■ WORK TASK:
Make an exact transcript of the lines in the data below, starting with the one containing "contestatii rezultate proba" and going on through the one containing "cluedo DIY personalizado", with both included and the pictures left out.

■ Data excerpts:
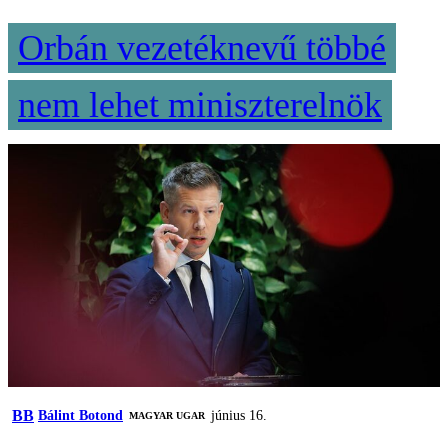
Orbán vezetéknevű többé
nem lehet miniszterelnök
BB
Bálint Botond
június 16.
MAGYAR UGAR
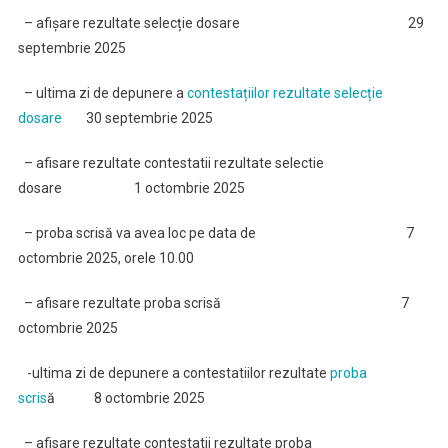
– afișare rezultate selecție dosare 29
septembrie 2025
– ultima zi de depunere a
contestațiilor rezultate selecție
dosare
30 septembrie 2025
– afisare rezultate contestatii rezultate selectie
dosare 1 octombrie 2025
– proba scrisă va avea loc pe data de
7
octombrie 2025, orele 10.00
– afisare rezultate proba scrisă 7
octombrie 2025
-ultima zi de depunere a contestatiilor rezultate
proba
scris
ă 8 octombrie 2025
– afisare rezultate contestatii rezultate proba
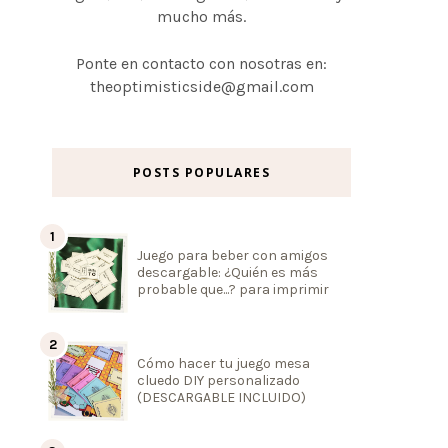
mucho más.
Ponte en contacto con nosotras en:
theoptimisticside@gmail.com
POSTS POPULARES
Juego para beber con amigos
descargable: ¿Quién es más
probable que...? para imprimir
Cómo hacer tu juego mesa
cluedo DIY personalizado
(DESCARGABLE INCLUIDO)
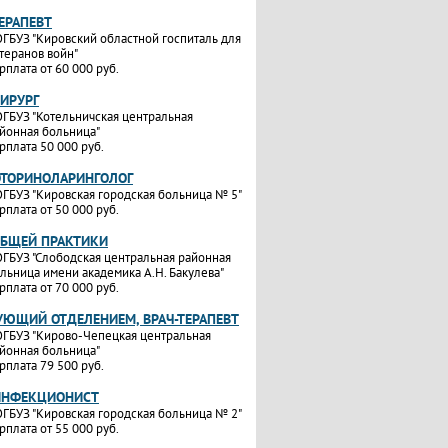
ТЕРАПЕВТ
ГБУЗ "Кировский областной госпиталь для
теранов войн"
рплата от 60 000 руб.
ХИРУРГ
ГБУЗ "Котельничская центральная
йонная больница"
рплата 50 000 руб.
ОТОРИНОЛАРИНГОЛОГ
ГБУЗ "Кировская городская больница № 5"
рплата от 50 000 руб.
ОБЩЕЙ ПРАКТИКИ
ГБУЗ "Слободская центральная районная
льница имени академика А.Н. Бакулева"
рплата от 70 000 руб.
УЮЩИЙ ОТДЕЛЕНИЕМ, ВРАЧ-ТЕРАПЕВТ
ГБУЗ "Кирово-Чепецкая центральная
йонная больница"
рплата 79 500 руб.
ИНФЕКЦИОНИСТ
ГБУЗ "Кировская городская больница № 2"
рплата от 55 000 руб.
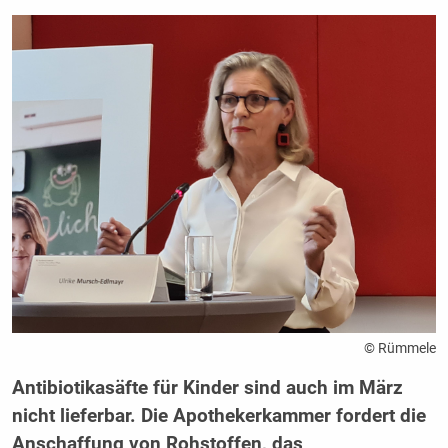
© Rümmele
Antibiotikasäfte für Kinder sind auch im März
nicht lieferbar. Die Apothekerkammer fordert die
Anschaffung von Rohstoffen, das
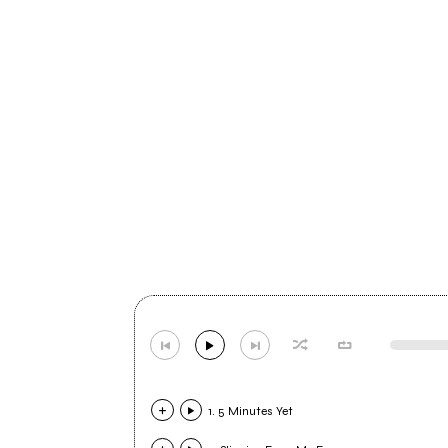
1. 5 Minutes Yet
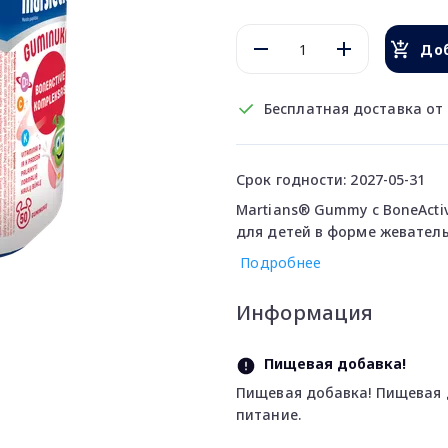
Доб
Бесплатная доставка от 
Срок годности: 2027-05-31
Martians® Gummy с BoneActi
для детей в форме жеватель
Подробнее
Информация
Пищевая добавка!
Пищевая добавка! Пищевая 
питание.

--

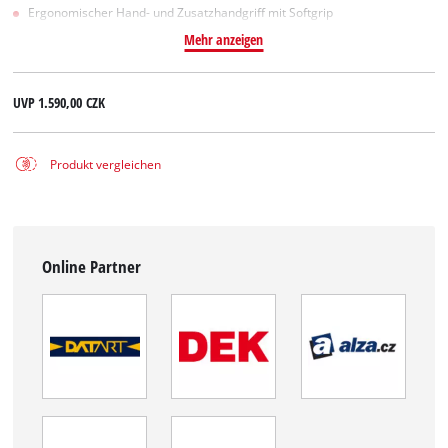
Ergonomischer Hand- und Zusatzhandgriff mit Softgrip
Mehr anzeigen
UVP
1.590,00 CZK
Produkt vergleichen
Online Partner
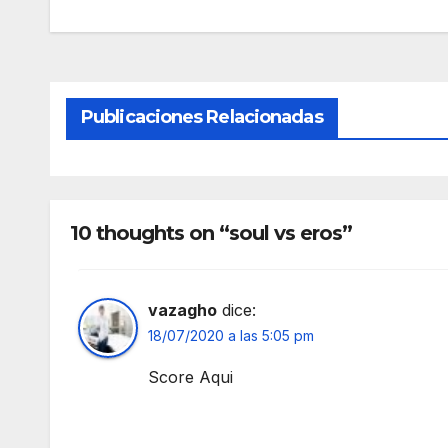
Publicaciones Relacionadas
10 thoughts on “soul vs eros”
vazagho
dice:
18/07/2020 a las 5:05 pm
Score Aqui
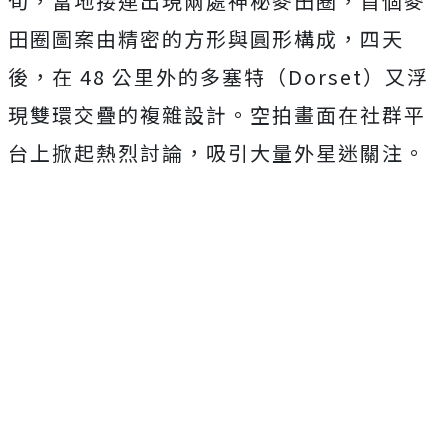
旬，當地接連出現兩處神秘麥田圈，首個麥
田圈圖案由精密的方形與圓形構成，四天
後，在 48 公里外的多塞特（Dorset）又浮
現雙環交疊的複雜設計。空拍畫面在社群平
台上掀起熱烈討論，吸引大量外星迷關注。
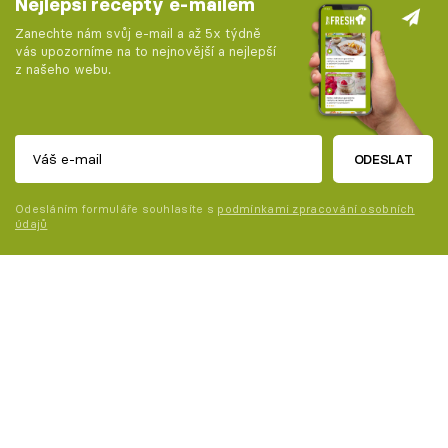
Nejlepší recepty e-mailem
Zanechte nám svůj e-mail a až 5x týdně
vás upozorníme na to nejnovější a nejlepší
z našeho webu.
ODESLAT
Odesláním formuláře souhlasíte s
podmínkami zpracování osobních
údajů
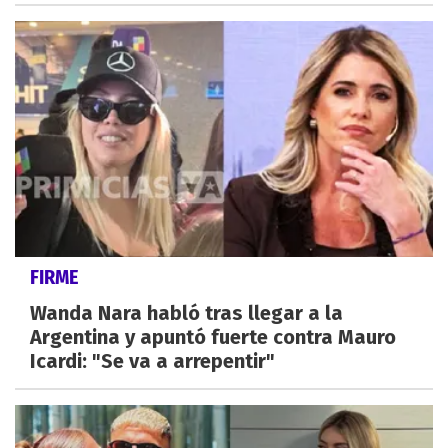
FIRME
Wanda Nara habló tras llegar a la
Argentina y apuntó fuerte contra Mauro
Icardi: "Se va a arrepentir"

==

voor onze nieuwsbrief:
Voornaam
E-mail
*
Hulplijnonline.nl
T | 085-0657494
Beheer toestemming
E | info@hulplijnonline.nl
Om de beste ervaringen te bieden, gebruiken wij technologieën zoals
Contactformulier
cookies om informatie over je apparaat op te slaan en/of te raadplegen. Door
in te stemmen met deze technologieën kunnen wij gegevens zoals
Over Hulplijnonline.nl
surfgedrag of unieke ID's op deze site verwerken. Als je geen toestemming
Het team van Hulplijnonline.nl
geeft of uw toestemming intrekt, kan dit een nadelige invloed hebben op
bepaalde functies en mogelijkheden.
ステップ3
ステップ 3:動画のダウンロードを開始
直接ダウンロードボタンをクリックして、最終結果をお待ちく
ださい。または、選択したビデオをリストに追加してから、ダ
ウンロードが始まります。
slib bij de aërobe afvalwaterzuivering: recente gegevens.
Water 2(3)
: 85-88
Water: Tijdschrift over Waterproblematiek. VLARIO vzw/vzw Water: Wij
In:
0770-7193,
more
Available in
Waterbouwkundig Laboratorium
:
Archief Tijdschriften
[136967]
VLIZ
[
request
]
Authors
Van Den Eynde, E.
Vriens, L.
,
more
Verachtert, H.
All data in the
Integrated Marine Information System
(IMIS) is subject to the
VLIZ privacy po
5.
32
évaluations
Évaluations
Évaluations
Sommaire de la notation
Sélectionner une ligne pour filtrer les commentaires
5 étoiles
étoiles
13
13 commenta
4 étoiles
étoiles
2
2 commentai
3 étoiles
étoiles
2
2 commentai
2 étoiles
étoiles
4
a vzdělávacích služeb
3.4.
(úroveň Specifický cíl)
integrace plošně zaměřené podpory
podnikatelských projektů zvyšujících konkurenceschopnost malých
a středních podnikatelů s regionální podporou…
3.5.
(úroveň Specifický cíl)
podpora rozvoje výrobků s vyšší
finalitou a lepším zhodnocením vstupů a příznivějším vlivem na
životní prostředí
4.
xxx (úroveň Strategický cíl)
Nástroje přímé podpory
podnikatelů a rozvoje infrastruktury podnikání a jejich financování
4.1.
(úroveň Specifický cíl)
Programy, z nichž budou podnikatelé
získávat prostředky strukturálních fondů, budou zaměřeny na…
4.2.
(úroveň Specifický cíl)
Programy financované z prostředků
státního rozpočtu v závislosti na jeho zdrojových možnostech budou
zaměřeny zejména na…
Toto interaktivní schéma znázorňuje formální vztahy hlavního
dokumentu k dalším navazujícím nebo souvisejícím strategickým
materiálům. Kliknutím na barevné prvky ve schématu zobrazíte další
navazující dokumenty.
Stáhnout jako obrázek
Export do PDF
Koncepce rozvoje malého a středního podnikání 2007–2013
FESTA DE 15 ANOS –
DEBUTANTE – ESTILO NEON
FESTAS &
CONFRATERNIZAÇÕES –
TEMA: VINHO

■ RESPONSE TO THE TASK:
– afisare rezultate contestatii rezultate proba
mucho más.
Ponte en contacto con nosotras en:
theoptimisticside@gmail.com
POSTS POPULARES
Juego para beber con amigos
descargable: ¿Quién es más
probable que...? para imprimir
Cómo hacer tu juego mesa
cluedo DIY personalizado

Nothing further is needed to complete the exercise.